I went into the kitchen with him. I said, "You're a hard man to get hold of."
"Well, I sort of stopped checking with my service."
"I know. Have you heard a newscast lately? Or read a paper?"
"Not lately. You drink it black, right?"
"Right. It's all over, Chance." He looked at me. "We got the guy."
"The guy. The killer."
"That's right. I thought I'd come out and tell you about it."
"Well," he said. "I guess I'd like to hear it."
* * *
I went through the whole thing in a fair amount of detail. I was used to it by now. It was the middle of the afternoon and I'd been telling the story to one person or another ever since I'd put four bullets into Pedro Antonio Marquez a little after two in the morning.
"So you killed him," Chance said. "How do you feel about that?"
"It's too early to tell."
I knew how Durkin felt about it. He couldn't have been happier. "When they're dead," he had said, "you know they're not going to be back on the street in three years, doing it again. And this one was a fucking animal. He had that taste of blood and he liked it."
"It's the same guy?" Chance wanted to know. "There's no question?"
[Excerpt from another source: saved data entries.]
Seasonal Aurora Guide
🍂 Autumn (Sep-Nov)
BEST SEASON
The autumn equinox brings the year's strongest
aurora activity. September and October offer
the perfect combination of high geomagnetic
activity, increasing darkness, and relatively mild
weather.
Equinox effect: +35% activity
"No question. They got confirmation from the manager of the Powhattan Motel. They also matched a couple of latent prints, one from the Powhattan and one from the Galaxy, so that ties him to both killings. And the machete's the weapon used in both killings. They even found minute traces of blood where the hilt meets the handle, and the type matches either Kim or Cookie, I forget which one."
"How'd he get into your hotel?"
"He walked right through the lobby and rode up in the elevator."
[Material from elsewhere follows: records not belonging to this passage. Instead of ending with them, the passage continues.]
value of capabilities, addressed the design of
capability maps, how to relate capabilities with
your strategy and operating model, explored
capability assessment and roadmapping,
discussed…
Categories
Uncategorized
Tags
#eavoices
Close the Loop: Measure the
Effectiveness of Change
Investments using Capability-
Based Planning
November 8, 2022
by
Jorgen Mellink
"I thought they had the place staked out."
"They did. He walked right past them, picked up his key at the desk and went to his room."
"How could he do that?"
"Easiest thing in the world," I said. "He checked in the day before, just in case. He was setting things up. When he got the word that I was looking for him, he went back to my hotel, went up to his room, then went to my room and let himself in. The locks in my hotel aren't much of a challenge. He took off his clothes and sharpened his machete and waited for me to come home."
"And it almost worked."
"It should have worked. He could have waited behind the door and killed me before I knew what was happening. Or he could have stayed in the bathroom a few more minutes and given me time to get into bed. But he got too much of a kick out of killing and that's what screwed him up. He wanted us both naked when he took me out, so he waited in the bathroom, and he couldn't wait for me to get into bed because he was too keyed up, too excited. Of course if I hadn't had the gun handy he'd have killed me anyway."
"He couldn't have been all alone."
"He was alone as far as the killings were concerned. He probably had partners in the emerald operation. The cops may get somewhere looking for them and they may not. Even if they do, there's no real way to make a case against anybody."
He nodded. "What happened to the brother? Kim's boyfriend, the one who started everything."
"He hasn't turned up. He's probably dead. Or he's still running, and he'll live until his Colombian friends catch up with him."
"Will they do that?"
"Probably. They're supposed to be relentless."
"And that room clerk? What's his name, Calderуn?"
"That's right. Well, if he's holed up somewhere in Queens, he can read about it in the paper and ask for his old job back."
He started to say something, then changed his mind and took both our cups back to the kitchen to refill them. He came back with them and gave me mine.
"You were up late," he said.
"All night."
"You been to sleep at all?"
"Not yet."
"Myself, I doze off in a chair now and then. But when I get in bed I can't sleep, I can't even lie there. I go work out and take a sauna and a shower and drink some more coffee and sit around some more. Over and over."